Il appartient aux citoyens d’ensevelir, sans équivoque, les logiques de division, les antagonismes stériles et la résignation intériorisée. L’acceptation tacite du statu quo constitue une forme de complicité silencieuse avec les dérives structurelles. En ce sens, la Semaine sainte engage à rompre avec toute forme d’adhésion passive à des régimes qui, par leurs pratiques, se transforment en instruments de domination plutôt qu’en vecteurs de service public. Cette rupture implique également l’exigence adressée à l’appareil d’État : ensevelir la corruption systémique, mettre fin à l’impunité et rétablir la primauté du droit.
Parallèlement, l’exigence morale ne saurait être dissociée d’un impératif de justice. L’injustice, tolérée ou normalisée, doit être reléguée au passé au même titre que les pratiques d’exclusion et de prédation. Une interrogation fondamentale s’impose : où se situe la nation haïtienne, plus de deux siècles après son indépendance ? Et, corrélativement, vers quel horizon institutionnel et éthique devrait-elle tendre ? Cette réflexion ne relève pas d’une abstraction, mais d’une nécessité politique inscrite dans la durée.

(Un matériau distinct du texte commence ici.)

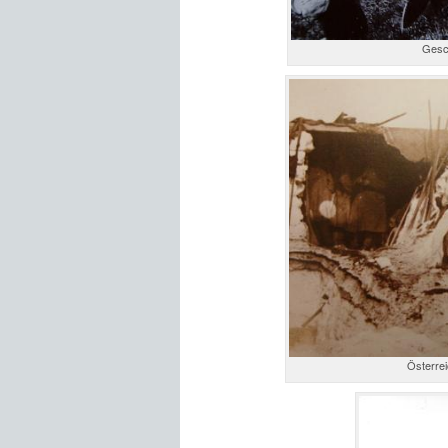
Gesch
Österrei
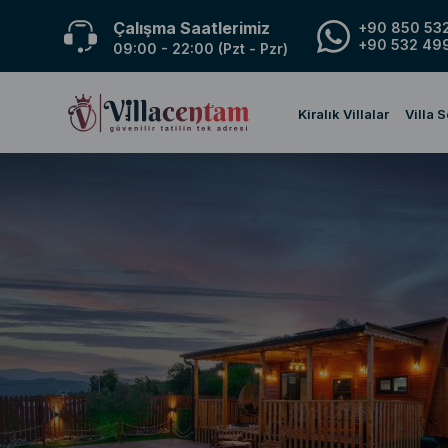
Çalışma Saatlerimiz
+90 850 532
+90 532 499
09:00 - 22:00 (Pzt - Pzr)
Kiralık Villalar
Villa 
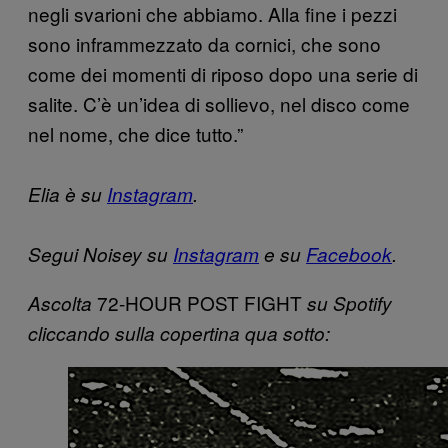
negli svarioni che abbiamo. Alla fine i pezzi
sono inframmezzato da cornici, che sono
come dei momenti di riposo dopo una serie di
salite. C’è un’idea di sollievo, nel disco come
nel nome, che dice tutto.”
Elia è su
Instagram
.
Segui Noisey su
Instagram
e su
Facebook
.
72-HOUR POST FIGHT
Ascolta
su Spotify
cliccando sulla copertina qua sotto:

La symbolique pascale ouvre enfin la voie à une résurrection civique. Les Haïtiens sont appelés à faire émerger en eux une conscience renouvelée, orientée vers la paix, le progrès et la reddition de comptes. Ressusciter la vigilance citoyenne, refuser l’accession au pouvoir des acteurs corrompus, et privilégier des choix éclairés constituent les fondements d’un renouveau durable. À cette condition, la Pâque cesse d’être une simple commémoration pour devenir un projet collectif : celui d’une nation réconciliée avec elle-même, guidée par une exigence éthique et spirituelle, où la foi se conjugue à l’action pour le bien commun.